====== Material to process ======

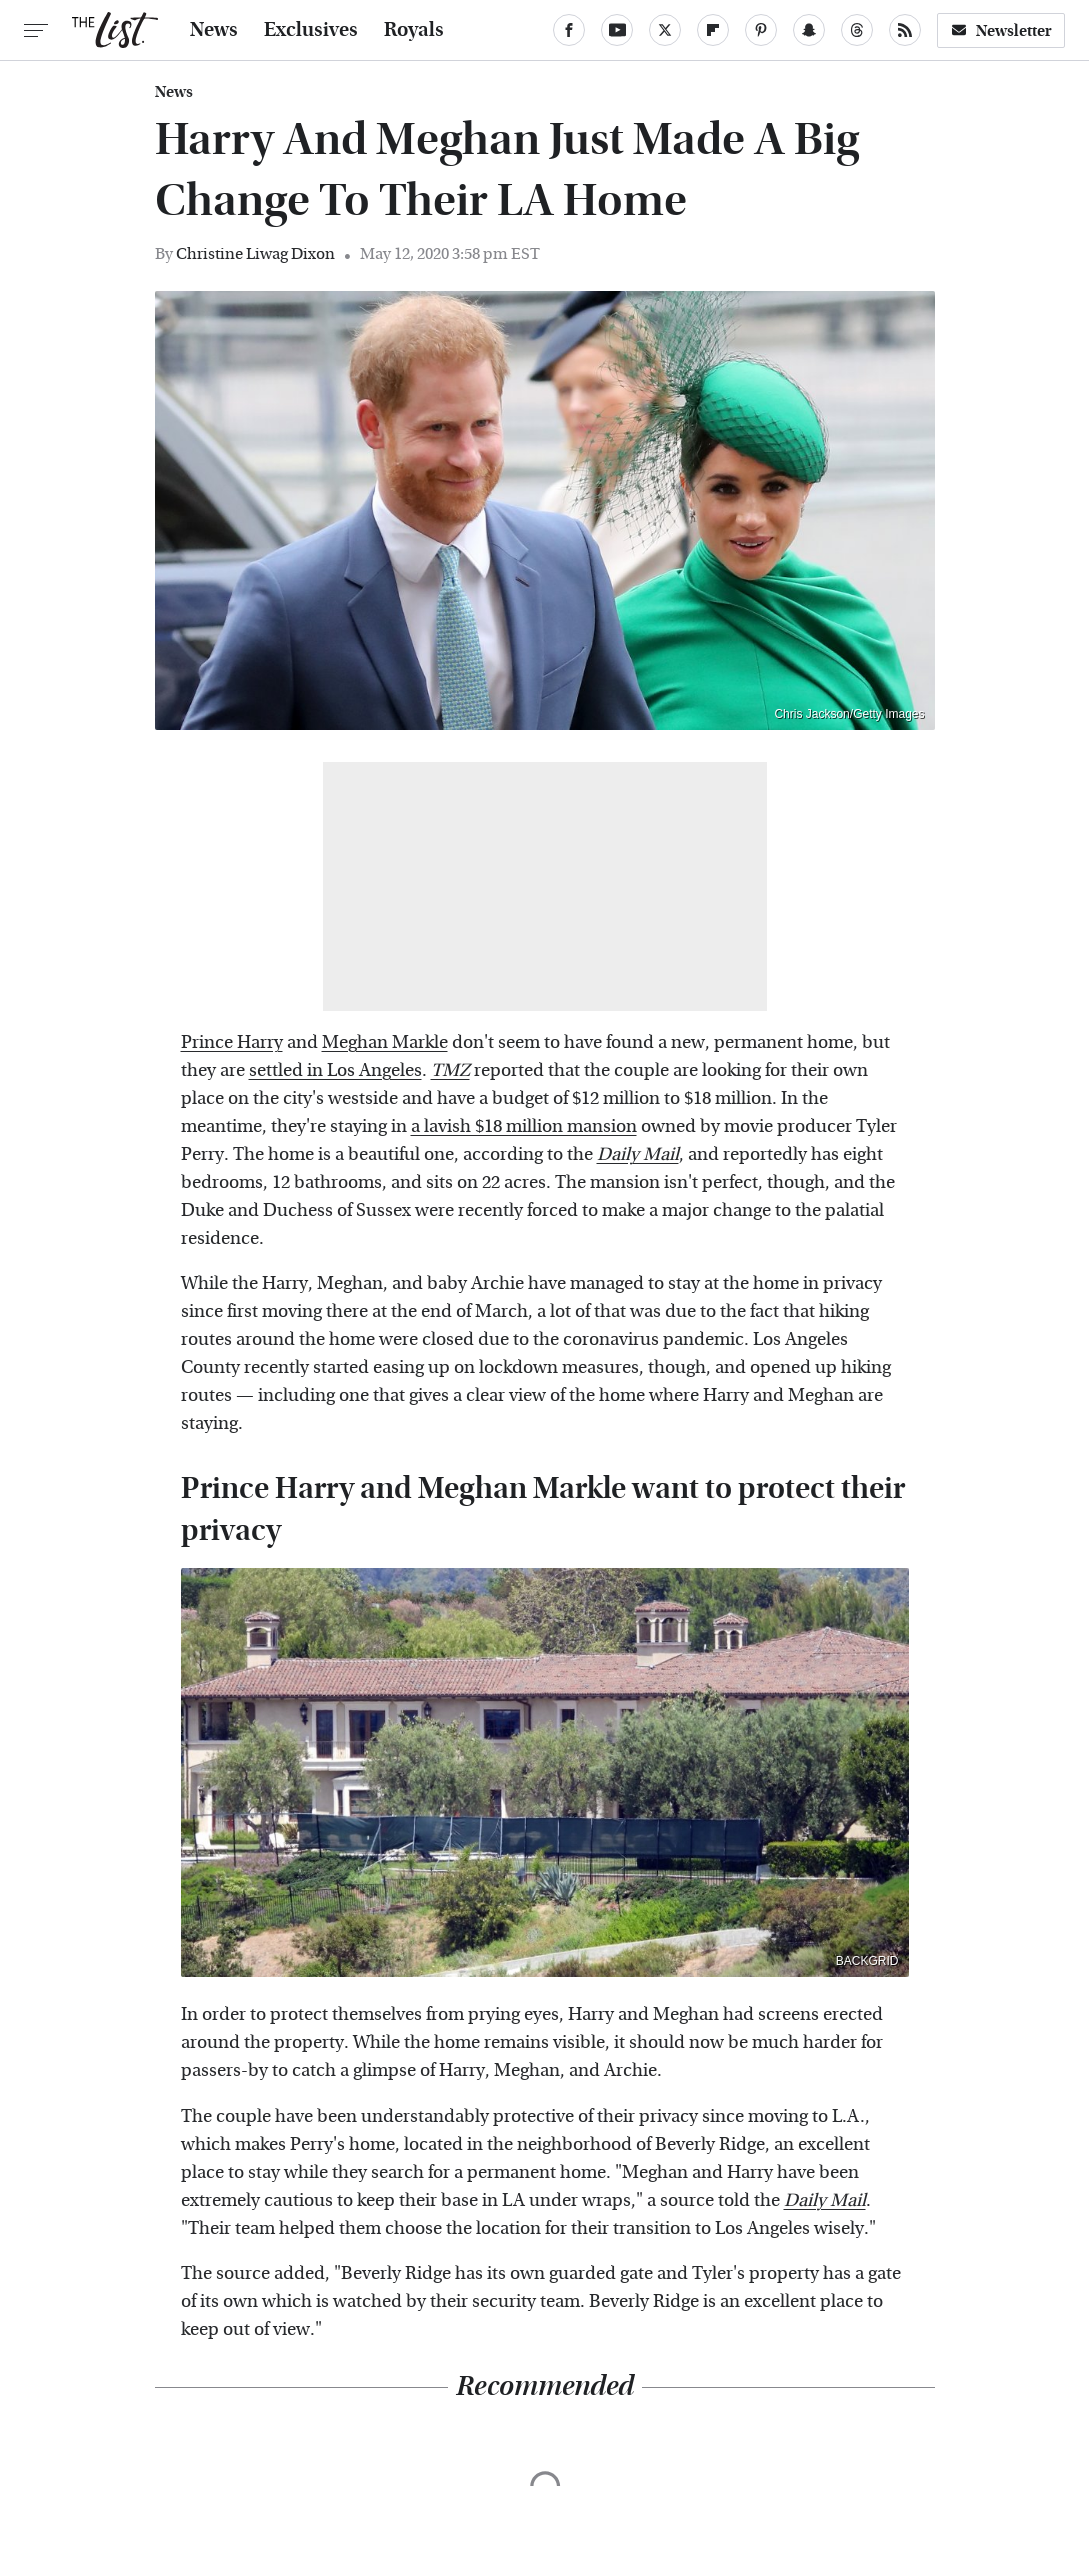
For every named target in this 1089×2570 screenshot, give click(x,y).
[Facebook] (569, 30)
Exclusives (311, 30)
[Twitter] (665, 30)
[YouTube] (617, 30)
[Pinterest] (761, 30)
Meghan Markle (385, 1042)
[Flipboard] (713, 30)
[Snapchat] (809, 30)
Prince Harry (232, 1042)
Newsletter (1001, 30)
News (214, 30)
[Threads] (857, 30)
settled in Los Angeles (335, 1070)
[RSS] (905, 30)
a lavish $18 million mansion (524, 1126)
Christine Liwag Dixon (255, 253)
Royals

======

Your answer must be an exact repeat of the records above, with the pictures left out.

For every named target in this 1089×2570 screenshot, give click(x,y).
[Facebook] (569, 30)
Exclusives (311, 30)
[Twitter] (665, 30)
[YouTube] (617, 30)
[Pinterest] (761, 30)
Meghan Markle (385, 1042)
[Flipboard] (713, 30)
[Snapchat] (809, 30)
Prince Harry (232, 1042)
Newsletter (1001, 30)
News (214, 30)
[Threads] (857, 30)
settled in Los Angeles (335, 1070)
[RSS] (905, 30)
a lavish $18 million mansion (524, 1126)
Christine Liwag Dixon (255, 253)
Royals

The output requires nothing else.